Henry sedang duduk didepan
bu Kokom dengan tegangnya. Bu Kokom
menghela nafasnya dan mulai bertanya dengan nada lembut. ‘Henry, apa kamu betah
sekolah disini?’
‘Iya bu.’ Jawab
Henry tegang.
‘Punya banyak
teman baru?’ Tanya bu Kokom lagi.
‘Alhamdulillah
bu.’ Jawab Henry.
‘Apa kamu ada masalah
sama teman baru kamu?’ Tanya bu Kokom agak curiga.
‘Nggak bu.’ Jawab
Henry cemas.
‘Coba buka
plester kamu dan buka baju kamu.’ Perintah bu Kokom tegas.
Henry membuka
plesternya dan seragamnya serta kaosnya.

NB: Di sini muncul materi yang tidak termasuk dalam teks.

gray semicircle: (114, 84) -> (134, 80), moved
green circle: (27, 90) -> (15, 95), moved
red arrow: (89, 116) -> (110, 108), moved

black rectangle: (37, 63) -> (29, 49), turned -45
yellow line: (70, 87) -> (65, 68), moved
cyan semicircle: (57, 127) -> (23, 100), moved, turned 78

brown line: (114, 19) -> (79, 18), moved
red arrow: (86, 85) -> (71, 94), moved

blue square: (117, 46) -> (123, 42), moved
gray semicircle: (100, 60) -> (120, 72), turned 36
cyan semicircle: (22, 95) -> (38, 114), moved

Bu Kokom terkejut melihat luka
kebiruan di badan dan pelipis siswa barunya ini. Dengan schokednya bu Kokom bertanya ‘He, Henry…. Apa ini?!’
Henry hanya
tertunduk lesu.
‘Henry, coba
jujur ke ibu! Apa yang terjadi dan kenapa kamu bisa begini?!’ Tanya bu Kokom
agak memaksa.
‘Tadi pagi saya
berkelahi bu.’ Jawab Henry pasrah.
‘Berkelahi sama
siapa?’ Tanya bu Kokom terkejut.
‘Fauzi.’ Jawab
Henry pasrah.
‘Kenapa kalian
berkelahi?’ Tanya bu Kokom.
‘Soalnya dia
ngeganggu teman saya bu.’ Jawab Henry sedih.
‘Coba ceritakan
lebih jelas!’ Suruh bu Kokom.
Dengan sedikit
air mata yang keluar, Henry menceritakan semuanya. Kedatangan Fauzi,
perkelahian itu, saat Fauzi menghina Henry habis-habisan dan cerita masa
lalunya yang kelam. Bu Kokom hanya menggelengkan kepalanya, dia tidak percaya
bahwa ada orang yang berani nge-bully sampai separah itu.
‘Kenapa kamu
nggak lapor ke ibu atau ke satpam?’ Tanya bu Kokom.
Saya takut bu.’
Jawab Henry sedih.
‘Tenang aja
Henry, sekolah ini beda sama SD kamu yang matrealistis itu! Sekolah ini tegas
kok, anak yang kayak gitu biasanya di keluarin dari sekolah.’ Hibur bu Kokom.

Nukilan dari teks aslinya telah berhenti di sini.